─── Available records ───
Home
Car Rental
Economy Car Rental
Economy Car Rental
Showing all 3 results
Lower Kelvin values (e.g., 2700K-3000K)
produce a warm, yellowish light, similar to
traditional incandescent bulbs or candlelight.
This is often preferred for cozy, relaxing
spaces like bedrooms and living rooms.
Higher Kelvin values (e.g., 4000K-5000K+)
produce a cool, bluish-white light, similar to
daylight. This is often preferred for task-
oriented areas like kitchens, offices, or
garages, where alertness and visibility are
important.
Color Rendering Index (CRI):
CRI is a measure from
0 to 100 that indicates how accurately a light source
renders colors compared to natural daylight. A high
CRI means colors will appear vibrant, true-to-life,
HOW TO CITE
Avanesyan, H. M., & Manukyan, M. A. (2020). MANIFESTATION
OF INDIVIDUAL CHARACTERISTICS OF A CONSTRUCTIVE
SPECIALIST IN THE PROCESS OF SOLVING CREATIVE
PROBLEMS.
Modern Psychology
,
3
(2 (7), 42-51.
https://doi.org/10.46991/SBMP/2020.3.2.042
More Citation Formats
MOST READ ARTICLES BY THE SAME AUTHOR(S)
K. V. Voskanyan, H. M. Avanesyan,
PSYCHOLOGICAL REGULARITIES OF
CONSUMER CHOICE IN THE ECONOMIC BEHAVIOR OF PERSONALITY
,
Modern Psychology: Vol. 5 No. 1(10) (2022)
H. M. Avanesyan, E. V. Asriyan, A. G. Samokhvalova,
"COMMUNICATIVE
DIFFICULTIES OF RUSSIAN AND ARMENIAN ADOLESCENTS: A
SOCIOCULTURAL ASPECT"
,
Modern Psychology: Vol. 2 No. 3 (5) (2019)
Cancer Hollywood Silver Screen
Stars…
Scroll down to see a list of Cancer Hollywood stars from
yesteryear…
───
─── Available records ───
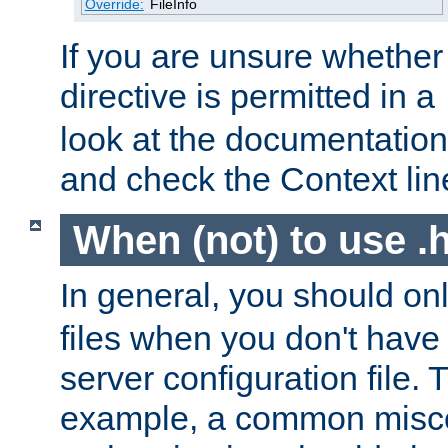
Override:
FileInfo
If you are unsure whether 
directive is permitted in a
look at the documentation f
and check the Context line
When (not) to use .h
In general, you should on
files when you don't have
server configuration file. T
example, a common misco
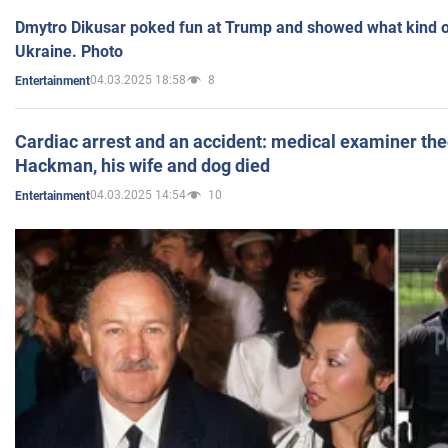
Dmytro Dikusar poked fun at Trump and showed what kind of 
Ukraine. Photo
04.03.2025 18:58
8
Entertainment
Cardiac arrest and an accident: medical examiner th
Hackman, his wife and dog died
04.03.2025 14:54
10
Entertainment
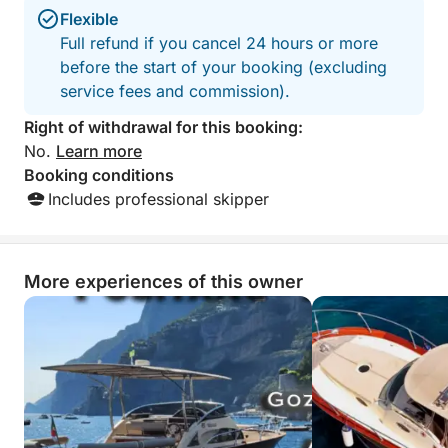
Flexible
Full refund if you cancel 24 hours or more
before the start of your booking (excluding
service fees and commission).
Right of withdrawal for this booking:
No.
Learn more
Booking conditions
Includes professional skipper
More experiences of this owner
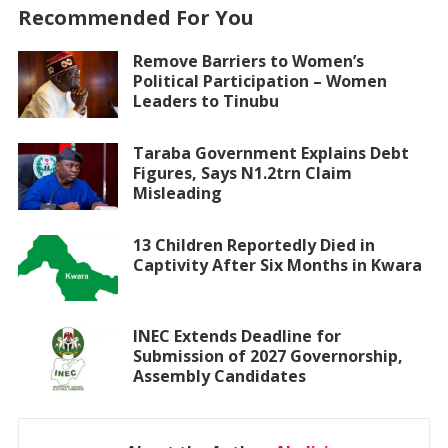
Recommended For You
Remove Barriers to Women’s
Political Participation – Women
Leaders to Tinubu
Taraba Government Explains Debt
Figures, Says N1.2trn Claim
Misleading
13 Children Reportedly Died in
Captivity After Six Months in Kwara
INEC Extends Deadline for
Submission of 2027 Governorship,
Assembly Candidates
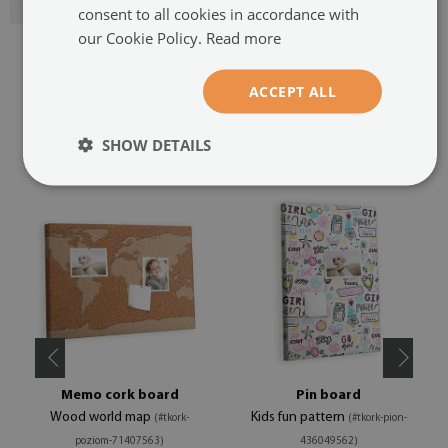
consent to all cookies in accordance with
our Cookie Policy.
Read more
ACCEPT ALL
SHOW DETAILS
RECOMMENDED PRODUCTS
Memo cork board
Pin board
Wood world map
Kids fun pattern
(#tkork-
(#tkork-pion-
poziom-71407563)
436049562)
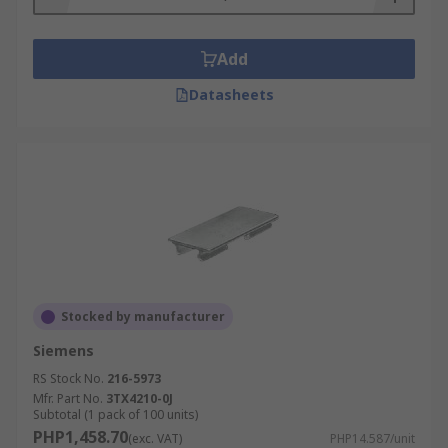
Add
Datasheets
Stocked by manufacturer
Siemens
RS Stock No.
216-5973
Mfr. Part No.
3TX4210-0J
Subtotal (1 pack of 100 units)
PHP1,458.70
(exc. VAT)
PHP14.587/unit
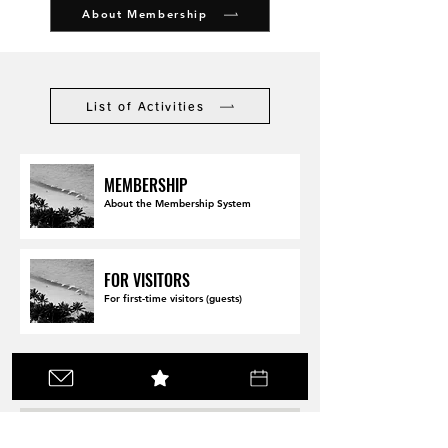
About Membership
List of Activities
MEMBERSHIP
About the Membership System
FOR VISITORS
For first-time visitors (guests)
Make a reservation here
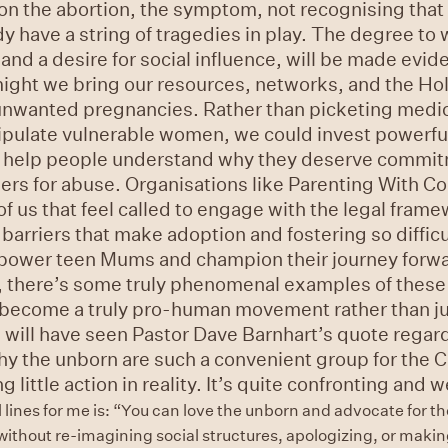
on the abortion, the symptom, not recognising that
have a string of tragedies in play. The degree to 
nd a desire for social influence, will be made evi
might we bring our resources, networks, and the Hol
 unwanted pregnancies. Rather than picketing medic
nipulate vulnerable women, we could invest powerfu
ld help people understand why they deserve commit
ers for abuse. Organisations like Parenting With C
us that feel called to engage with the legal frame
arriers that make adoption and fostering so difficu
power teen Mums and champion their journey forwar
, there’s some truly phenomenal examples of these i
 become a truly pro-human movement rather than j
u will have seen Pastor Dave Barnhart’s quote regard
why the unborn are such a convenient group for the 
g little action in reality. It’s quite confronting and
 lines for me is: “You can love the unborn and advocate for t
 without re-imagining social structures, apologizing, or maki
───
─── Available records ───
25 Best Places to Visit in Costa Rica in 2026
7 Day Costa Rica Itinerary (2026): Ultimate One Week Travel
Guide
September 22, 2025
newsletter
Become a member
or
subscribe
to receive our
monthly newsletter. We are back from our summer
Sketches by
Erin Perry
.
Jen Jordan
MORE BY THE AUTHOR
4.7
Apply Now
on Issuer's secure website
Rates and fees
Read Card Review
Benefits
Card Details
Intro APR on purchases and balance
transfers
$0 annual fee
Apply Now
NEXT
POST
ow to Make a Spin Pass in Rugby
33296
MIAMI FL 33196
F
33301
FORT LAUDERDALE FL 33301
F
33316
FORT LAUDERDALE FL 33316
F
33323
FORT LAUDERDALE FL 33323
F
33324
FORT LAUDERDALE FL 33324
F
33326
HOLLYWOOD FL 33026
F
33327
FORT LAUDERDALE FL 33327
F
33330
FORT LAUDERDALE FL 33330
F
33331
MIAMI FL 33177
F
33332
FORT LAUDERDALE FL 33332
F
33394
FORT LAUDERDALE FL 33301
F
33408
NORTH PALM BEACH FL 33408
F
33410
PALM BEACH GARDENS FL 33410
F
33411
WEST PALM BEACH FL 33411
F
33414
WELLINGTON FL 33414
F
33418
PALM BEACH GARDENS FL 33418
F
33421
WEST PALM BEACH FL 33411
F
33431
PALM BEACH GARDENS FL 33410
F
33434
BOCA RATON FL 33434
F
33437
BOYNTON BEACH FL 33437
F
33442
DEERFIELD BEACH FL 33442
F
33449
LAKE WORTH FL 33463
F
───
▶ Activity: Reproduce exactly the lines above that run from the one with "Right of withdrawal" to the one with "lines for me", both included, leaving pictures out.

▶ Exercise result:
Right of withdrawal for this booking:
No.
Learn more
Booking conditions
Includes professional skipper
More experiences of this owner
Recommended For You
Remove Barriers to Women’s
Political Participation – Women
Leaders to Tinubu
Taraba Government Explains Debt
Figures, Says N1.2trn Claim
Misleading
13 Children Reportedly Died in
Captivity After Six Months in Kwara
INEC Extends Deadline for
Submission of 2027 Governorship,
Assembly Candidates
consent to all cookies in accordance with
our Cookie Policy.
Read more
ACCEPT ALL
SHOW DETAILS
RECOMMENDED PRODUCTS
Memo cork board
Pin board
Wood world map
Kids fun pattern
(#tkork-
(#tkork-pion-
poziom-71407563)
436049562)
Add
Datasheets
Stocked by manufacturer
Siemens
RS Stock No.
216-5973
Mfr. Part No.
3TX4210-0J
Subtotal (1 pack of 100 units)
PHP1,458.70
(exc. VAT)
PHP14.587/unit
About Membership
List of Activities
MEMBERSHIP
About the Membership System
FOR VISITORS
For first-time visitors (guests)
Make a reservation here
on the abortion, the symptom, not recognising that
have a string of tragedies in play. The degree to 
nd a desire for social influence, will be made evi
might we bring our resources, networks, and the Hol
 unwanted pregnancies. Rather than picketing medic
nipulate vulnerable women, we could invest powerfu
ld help people understand why they deserve commit
ers for abuse. Organisations like Parenting With C
us that feel called to engage with the legal frame
arriers that make adoption and fostering so difficu
power teen Mums and champion their journey forwar
, there’s some truly phenomenal examples of these i
 become a truly pro-human movement rather than j
u will have seen Pastor Dave Barnhart’s quote regard
why the unborn are such a convenient group for the 
g little action in reality. It’s quite confronting and
 lines for me is: “You can love the unborn and advocate for t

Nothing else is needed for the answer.